Upstate New York Utilities to Merge
Albany-based Energy East Corp., parent of New York State Electric and Gas, is spending $1.4 billion to acquire RGS Energy Group, creating a Empire State powerhouse that would serve almost three million customers, including half of those in upstate New York. The boards of both companies approved the deal last week. Energy East also will assume about $1 billion of RGS Energy debt.
Accounted for as a purchase, the deal would give Rochester, NY-based RGS shareholders the equivalent of $39.50 per stock, payable in cash or in Energy East common stock, which would be a premium of 19.3% on RGS' closing price of $33.10 on Feb. 16. The price would be contingent on Energy East's stock price remaining between $16.57 and $22.41. On Feb. 16, Energy East closed at $19.14.
The combined company would serve an overlapping territory of about 200 miles, with 1.8 million electric customers, 1 million natural gas customers and 200,000 other retail energy customers now served by RGS' Rochester Gas & Electric (RG&E) or Energy East's NYSEG. Annual revenues would be $5 billion, and the company would have $10 billion in assets. As an added bonus, officials said the combination would cut costs for both, with a savings of around $50 million in 2004.
Energy East CEO Wes von Schack, who would remain CEO following the merger, said he thinks that earnings increases for calendar year 2003 will exceed the typical 3% to 5%. "We think we can do better than that," he said, calling RGS the "right partner, at the right time."
Expecting to receive approval from the New York State Public Service Commission and other regulatory agencies within 12 months, von Schack said the companies have already met with state regulators and anticipate no problems. He added that he foresees no federal complications at all.
Nearly two-thirds of NYSEG's customers are covered under long-term contracts and owned generation with the remaining customers' needs hedged through March 2003. RG&E also supplies its customers through its generation portfolio, which includes the Ginna nuclear plant.

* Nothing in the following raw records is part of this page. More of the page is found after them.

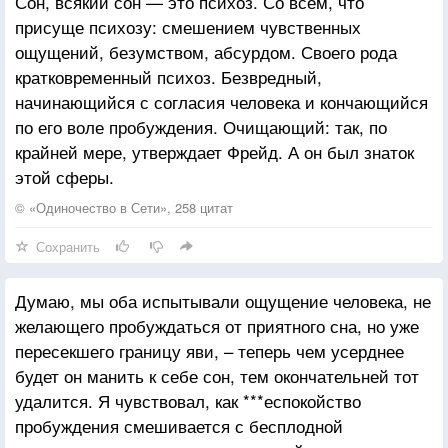
Сон, всякий сон — это психоз. Со всем, что
штор, шум ливня за окном в момент пробуждения,
присуще психозу: смешением чувственных
снег на тротуаре или приход весны и лопнувшие
ощущений, безумством, абсурдом. Своего рода
почки.
кратковременный психоз. Безвредный,
начинающийся с согласия человека и кончающийся
по его воле пробуждения. Очищающий: так, по
крайней мере, утверждает Фрейд. А он был знаток
этой сферы.
© «Одиночество в Сети», 258 цитат
Сохранить
Думаю, мы оба испытывали ощущение человека, не
желающего пробуждаться от приятного сна, но уже
пересекшего границу яви, – теперь чем усерднее
будет он манить к себе сон, тем окончательней тот
удалится. Я чувствовал, как ***еспокойство
пробуждения смешивается с бесплодной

Answering questions about high natural gas prices, RGS Chairman Tom Richards said the new company would be "fully covered and not significantly dependent on gas." He said that the merger would give the company a "flat load across the year" with no peaking problems. Richards will become executive vice president of Energy East and also hold his current RGS positions.
In response to the merger announcement, Moody's Investor Services placed the long-term credit ratings of Energy East under review for a possible downgrade along with the long-term ratings of its subsidiaries. In its review, Moody's will focus on the additional debt burden resulting from the merger and the resulting call it may generate on the cash flows of the operating subsidiaries.
"Although the combination is in line with Energy East's regional wires and pipes strategy, the company has announced four mergers since 1999 and may still be in the process of integrating those companies," said Moody's. "Also, our review will evaluate Energy East's ability to manage its plans for a share repurchase program while at the same time paying down the debt associated with the transaction and growing its current common stock dividend."
RGS Energy and NYSEG would both be subsidiaries of Energy East when the merger is completed. RG&E would remain a subsidiary of RGS Energy. Last December, RG&E agreed to refund $5.7 million to its gas customers because of overcharges, which it said were based on incorrect gas usage and cost forecasts between Aug. 31, 1999 and Aug. 31, 2000.